Now we consider a concrete formula to find the day of the week for Doomsday. In the following, all equations are considered modulo 7. For an integer n, define c and y as in (1), and express them as

$$ c= 4c_{1}+c_{2}, \quad y=4y_{1}+y_{2}, \quad c_{2}, y_{2} \in \{ 0,1,2,3 \}. $$

By the rules of the Gregorian calendar, the day of the week for a Doomsday (e.g., March 7) in the year represented by the number 100c is \(2-2c_{2}\). In fact, when \(c_{2}=0, 1, 2, 3\), the respective days of the week for Doomsday are Tuesday (2), Sunday (0), Friday (5), Wednesday (3).

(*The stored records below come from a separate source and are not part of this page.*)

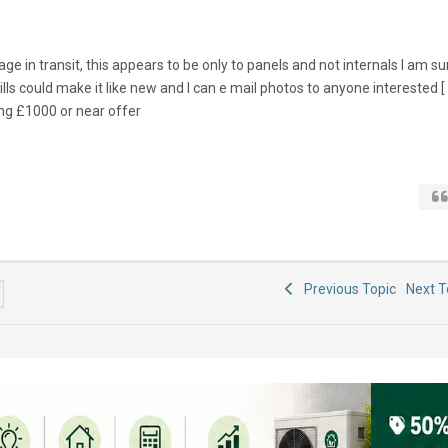
 in transit, this appears to be only to panels and not internals I am su
s could make it like new and I can e mail photos to anyone interested [
ing £1000 or near offer
Previous Topic
Next 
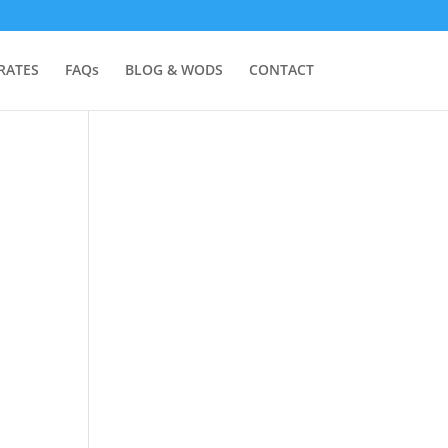
RATES
FAQs
BLOG & WODS
CONTACT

There is a leap year every four years between 100c and \(100(c+1)\). Since there are 365 days (\(= 1\) modulo 7) in a normal year and 366 days (\(= 2\) modulo 7) in a leap year, the day of the week for a given day in the year increases from one year to the next by 1 in a nonleap year and by 2 in a leap year. As a result, y years after 100c, the day of the week for the given day will have increased by \(y + y_{1}\). Therefore, the day of the week for Doomsday in the year \(n = 100c + y\) is given by

$$ f(n) = (2-2c_{2}) + (y+y_{1}). $$

Furthermore, this formula can be modified as follows.

Proposition 1.

The day of the week for Doomsday in the year \(n=100c+y\) is

$$ g(n) = 5(c_{2}+y_{2}-1) + 10y. $$

Proof.

Calculation modulo 7 shows that

$$\begin{aligned} g(n) - f(n)&= 5(c_{2}+y_{2}-1) + 10(4y_{1}+y_{2})\\&\quad - (2-2c_{2}) - (5y_{1}+y_{2}) = 0, \end{aligned}$$

which means that the two formulas give the same day of the week. \(\square \)

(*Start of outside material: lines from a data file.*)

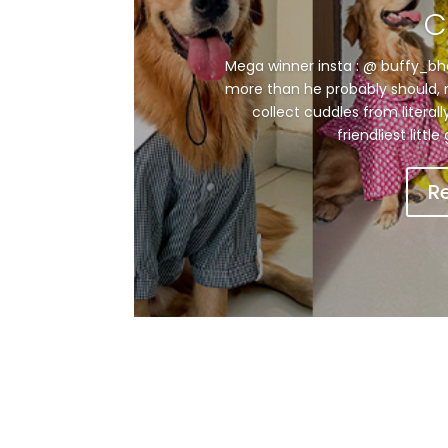
C
Mega winner insta : @ buffy_bhoii
more than he probably should, n
collect cuddles from literal
friendliest littl
R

The advantages of the above formula over those previously given are twofold. First, it uses only the remainder on division (recall that the corresponding formulas used by [1] and [2] need both the quotient and the remainder), and so there are fewer items to memorize during the calculation. Second, it is easy to multiply by 5 or 10 in the decimal system. The only difficulty is that one may have to deal with a slightly larger number (at most three digits) in most cases on multiplying a two-digit number by 10. This represents only a small problem, however, since one can calculate modulo 7 at each step to keep the numbers small.

Remark 2.

If you want to use a different anchor day from Conway’s Doomsday, then you may change the value of the integer k in the formula

$$ g(n) = 5(c_{2}+y_{2}-k) + 10y. $$

Example 3

(September 17, 1826). The remainder on dividing \((c,y) = (18,26)\) by 4 is \((c_{2},y_{2}) = (2,2)\), which gives \(5(2+2-1)=15=1\); 10 times y is \(10 \cdot 26 = 10 \cdot 5 = 1\), so Doomsday for 1826 is \(1 + 1 = 2\), that is, Tuesday. The difference between 17 and the Doomsday in September (namely 5) is \(17 - 5 = 12\), so September 17, 1826, was day \(2 + 12 = 14 = 0\), i.e., Sunday.

Example 4

(January 24, 1984). The remainder on dividing \((c,y) = (19,84)\) by 4 is \((c_{2},y_{2}) = (3,0)\), which gives \(5(3+0-1)=10=3\); 10 times y is \(10 \cdot 84 = 10 \cdot 0 = 0\), so Doomsday in 1984 is \(3 + 0 = 3\), Wednesday. The difference between 24 and the Doomsday in January of a leap year (namely 4) is \(24 - 4 = 20\), so the answer is \(3 + 20 = 23 =2\), Tuesday.